Yokohama. Japan’s Tasty Suds
Guests craving some Japanese beer can hop over to the Kirin Brewery. The company was actually founded in Yokohama and is one of Japan’s four leading breweries. Tours are offered for free and give a look at the facilities, and guests are encouraged to taste the beer. Each tour runs for 80 minutes, taking patrons through a gallery that discusses the history of Kirin and beer and throughout the brewery to look at the process. In the final 20 minutes of the tour, a free tasting with snacks is given. While the tour is given in Japanese, there is a guide in English to helps visitors along.
Thrills by the Coast
When coming into Yokohama, Japan, it’s hard not to notice the giant, lit-up Ferris wheel in its skyline. It’s a skyline I’ve seen many times but still enjoy every time I come upon it, as it brings up fond memories of friends and family. In Yokohama, a favorite is Cosmo World, an amusement park along the water. The Ferris wheel, named the Cosmo Clock 21, is one of its biggest features and gives riders the opportunity to see all of Yokohama, and even the skyscrapers of Tokyo and Mt. Fuji on a clear day.

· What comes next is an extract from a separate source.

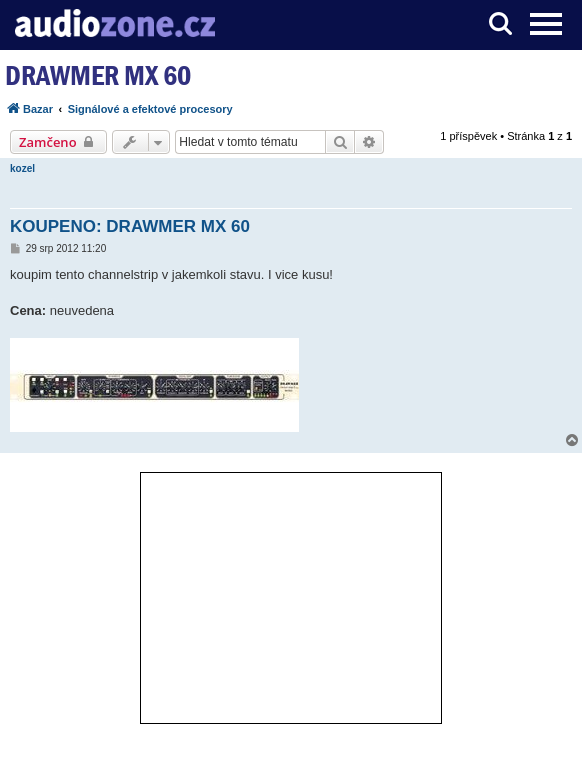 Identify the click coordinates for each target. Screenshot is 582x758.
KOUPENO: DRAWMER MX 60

There is no entrance fee for the amusement park. Rather, people pay for the individual ride. There are three zones in the park, broken up by age groups. Kids Carnival Zone holds the rides and attractions fit for younger kids, like a merry-go-round. Rides like the Disk-O, a spinning ride that goes up and down on a u-shaped track, is located in the Burano Street Zone for older kids. For those brave teens and adults, there is the Wonder Amuse Zone, which holds attractions like the Cosmo Clock 21 and Vanish, the first roller coaster to ride straight into the water.
Another popular amusement park is Hakkeijima Sea Paradise. Like Cosmo World, admission is not charged; visitors can walk around and shop in the park freely. Fees are charged to enter the attractions. There is Aqua Resorts, which houses the Aqua Museum, Fureai Lagoon and Dolphin Fantasy. Through this, visitors are able to visit the park’s aquarium and see performances by some of animals, like the dolphins. Walruses, whale sharks, giant turtles and sea lions are just some of the 100,000 species showcased in the aquarium. Pleasure Land is the attraction side of Sea Paradise, including the Surf Coaster (a heart-stopping roller coaster that partly goes over the sea), the Aqua Ride II (a tubed ride on rapids) and Sea Paradise Tower (a panoramic ride that gives guests a 360-degree view of the area from above).

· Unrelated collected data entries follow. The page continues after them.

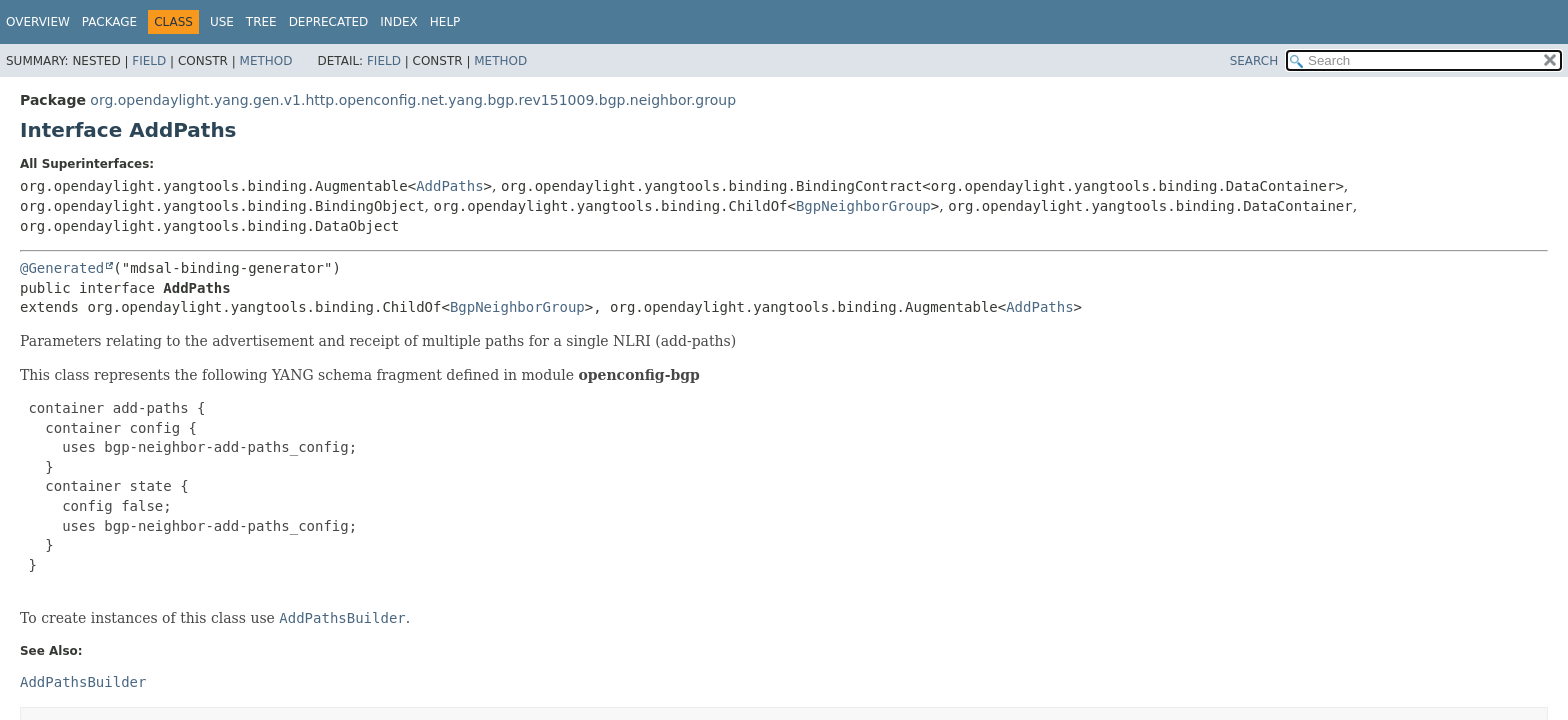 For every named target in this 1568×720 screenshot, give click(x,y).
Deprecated (329, 22)
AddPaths (449, 186)
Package (109, 22)
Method (266, 61)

A Tranquil Jump Back into the Past
For a look at Japan’s flora, the Sankeien garden is a wonderful place to visit. The garden features historic buildings, a pond, rivers, and endless trails that give the atmosphere of Japan back in the day. Among the historic buildings are a daimyo (feudal lord) residence, tea houses and Kyoto’s Tomyoji Temple’s three-storied pagoda. Spanning over 175,000 square meters, the garden is home to cherry, apricot and plum trees, which make for a beautiful blossoming spring.